Your goal: Lines from the material below that hold the string "will" are what is needed; copy each of them.

___ Source information ___

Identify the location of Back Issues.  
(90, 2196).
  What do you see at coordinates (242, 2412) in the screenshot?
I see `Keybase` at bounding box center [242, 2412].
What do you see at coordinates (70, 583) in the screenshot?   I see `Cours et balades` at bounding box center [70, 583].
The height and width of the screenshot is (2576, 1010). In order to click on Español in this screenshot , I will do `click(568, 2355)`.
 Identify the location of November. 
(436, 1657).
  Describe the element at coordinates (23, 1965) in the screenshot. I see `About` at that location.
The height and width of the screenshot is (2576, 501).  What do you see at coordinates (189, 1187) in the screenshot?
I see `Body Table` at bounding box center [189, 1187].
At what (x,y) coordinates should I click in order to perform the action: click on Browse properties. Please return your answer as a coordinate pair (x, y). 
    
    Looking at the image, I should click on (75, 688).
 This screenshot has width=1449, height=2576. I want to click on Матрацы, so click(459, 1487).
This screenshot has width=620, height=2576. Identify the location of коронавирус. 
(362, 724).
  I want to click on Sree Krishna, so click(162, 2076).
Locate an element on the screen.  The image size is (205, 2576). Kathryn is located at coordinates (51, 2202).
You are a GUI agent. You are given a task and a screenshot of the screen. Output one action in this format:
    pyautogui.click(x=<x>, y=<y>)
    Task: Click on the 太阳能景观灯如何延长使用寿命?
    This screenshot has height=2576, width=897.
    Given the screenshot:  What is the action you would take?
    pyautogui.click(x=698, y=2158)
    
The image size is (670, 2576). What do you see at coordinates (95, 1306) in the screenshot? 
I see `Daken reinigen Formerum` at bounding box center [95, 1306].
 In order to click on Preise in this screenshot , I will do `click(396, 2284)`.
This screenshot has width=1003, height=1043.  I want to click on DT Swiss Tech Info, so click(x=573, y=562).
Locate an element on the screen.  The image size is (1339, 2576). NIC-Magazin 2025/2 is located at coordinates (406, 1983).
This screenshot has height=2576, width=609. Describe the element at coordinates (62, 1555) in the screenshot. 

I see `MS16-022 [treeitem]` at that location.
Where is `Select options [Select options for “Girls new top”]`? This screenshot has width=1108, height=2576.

___

Response to this task:
The height and width of the screenshot is (2576, 1010). In order to click on Español in this screenshot , I will do `click(568, 2355)`.
 In order to click on Preise in this screenshot , I will do `click(396, 2284)`.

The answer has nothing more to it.